Pagi Medan!
Dari sore kemaren hujan gak berenti. Cucu awak sempat ketakutan mendengar gemuruhnya suara guntur yang mengiringi petir.
Untungnya, suara itu hanya pengantar hujan lebat yang tak kalah membuat ciut nyali. Air bagai ditumpahkan dari langit.
Awak jadi tebayang naseb sodara-sodara awak yang tinggal di pinggiran sunge-sunge yang mengalir di tegah kota kami ni.
Biasanya kalok hujan lebat macam ni, apalagi lama macam sekarang, mereka bisa awak pastikan ketakotan dan bersiap mengungsi atau menyelamatkan peralatan ke tempat lebeh tinggi.
Baca Juga :Â Kesawan dan Pecinan
Ketakotan tu hampir berulang setiap hujan lebat, karena hujan lebat akan membawa aer yang sangat banyak dan tak sanggop ditampung sunge-sunge yang ada hingga sering membanjiri kediaman mereka.
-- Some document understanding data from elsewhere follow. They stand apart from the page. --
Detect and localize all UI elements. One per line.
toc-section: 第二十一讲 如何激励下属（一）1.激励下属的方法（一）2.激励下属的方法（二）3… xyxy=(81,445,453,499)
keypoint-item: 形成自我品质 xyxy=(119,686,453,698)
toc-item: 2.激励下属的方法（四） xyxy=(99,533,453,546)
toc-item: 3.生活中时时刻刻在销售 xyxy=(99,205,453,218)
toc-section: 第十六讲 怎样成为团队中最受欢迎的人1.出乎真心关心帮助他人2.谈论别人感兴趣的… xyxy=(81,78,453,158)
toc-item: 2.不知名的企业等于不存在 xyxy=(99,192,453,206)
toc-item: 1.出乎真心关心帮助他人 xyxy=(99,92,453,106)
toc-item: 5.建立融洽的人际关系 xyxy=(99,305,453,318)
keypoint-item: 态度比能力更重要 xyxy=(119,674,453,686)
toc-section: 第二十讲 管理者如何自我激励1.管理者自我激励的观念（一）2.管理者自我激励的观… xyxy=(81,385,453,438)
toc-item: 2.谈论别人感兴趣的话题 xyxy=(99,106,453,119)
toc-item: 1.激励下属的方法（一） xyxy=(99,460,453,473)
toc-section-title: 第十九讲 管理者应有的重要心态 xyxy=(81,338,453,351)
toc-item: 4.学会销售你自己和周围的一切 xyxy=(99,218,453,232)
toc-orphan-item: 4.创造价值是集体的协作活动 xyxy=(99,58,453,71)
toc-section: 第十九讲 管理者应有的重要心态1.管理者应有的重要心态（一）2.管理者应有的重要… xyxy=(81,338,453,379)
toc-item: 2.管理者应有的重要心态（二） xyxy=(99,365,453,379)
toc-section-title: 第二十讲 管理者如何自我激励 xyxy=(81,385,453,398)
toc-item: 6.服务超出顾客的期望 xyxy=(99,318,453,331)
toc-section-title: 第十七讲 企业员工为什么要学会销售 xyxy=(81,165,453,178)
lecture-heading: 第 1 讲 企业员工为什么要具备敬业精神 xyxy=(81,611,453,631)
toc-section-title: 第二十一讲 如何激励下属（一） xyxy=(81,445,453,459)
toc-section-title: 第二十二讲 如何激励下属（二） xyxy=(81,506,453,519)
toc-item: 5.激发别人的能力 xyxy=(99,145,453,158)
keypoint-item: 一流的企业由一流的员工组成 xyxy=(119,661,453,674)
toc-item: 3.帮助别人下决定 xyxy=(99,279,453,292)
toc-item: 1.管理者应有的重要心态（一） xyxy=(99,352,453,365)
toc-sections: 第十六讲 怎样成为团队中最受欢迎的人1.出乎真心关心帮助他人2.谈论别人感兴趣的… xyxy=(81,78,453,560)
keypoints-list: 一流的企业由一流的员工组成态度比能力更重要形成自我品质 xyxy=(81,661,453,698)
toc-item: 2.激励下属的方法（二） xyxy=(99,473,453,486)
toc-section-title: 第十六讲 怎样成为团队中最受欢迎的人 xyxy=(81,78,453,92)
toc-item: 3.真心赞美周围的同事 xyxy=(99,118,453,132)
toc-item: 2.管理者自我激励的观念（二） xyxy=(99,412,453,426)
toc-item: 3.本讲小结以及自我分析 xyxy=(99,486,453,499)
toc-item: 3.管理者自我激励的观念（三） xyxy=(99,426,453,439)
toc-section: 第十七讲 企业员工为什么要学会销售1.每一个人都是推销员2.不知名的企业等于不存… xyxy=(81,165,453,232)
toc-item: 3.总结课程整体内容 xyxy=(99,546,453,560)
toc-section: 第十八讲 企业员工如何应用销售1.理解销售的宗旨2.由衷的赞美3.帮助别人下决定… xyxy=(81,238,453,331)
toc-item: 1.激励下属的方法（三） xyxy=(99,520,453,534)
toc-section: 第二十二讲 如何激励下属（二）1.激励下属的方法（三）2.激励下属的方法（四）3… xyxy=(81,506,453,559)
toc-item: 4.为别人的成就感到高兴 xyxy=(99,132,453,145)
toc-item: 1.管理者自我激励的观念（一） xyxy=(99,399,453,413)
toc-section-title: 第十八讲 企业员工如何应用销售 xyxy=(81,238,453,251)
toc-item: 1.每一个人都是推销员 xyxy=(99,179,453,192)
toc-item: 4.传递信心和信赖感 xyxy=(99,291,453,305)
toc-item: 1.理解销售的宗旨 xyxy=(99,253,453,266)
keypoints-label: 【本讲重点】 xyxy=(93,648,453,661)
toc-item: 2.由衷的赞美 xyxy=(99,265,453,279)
Tapi kini ketakotan sodara-sodara awak tu makin bertambah sejak ada surat dari pemerintah kota untuk membongkar rumah mereka secara mandiri.
Kalok tidak akan dilakukan tindakan oleh pemerintah. Ketakotan digusur dari tanah kelahiran dan hidop sejak puluhan taon itu mengental di hati masyarakat kawasan Sunge Badera, Bura dan Deli
Belum lama ni, sebagian mereka semakin terpurok, puluhan rumah di pinggiran sunge terbakar. Sebelumnya sebagian rumah di pinggiran Sunge Badera sudah diratakan paksa.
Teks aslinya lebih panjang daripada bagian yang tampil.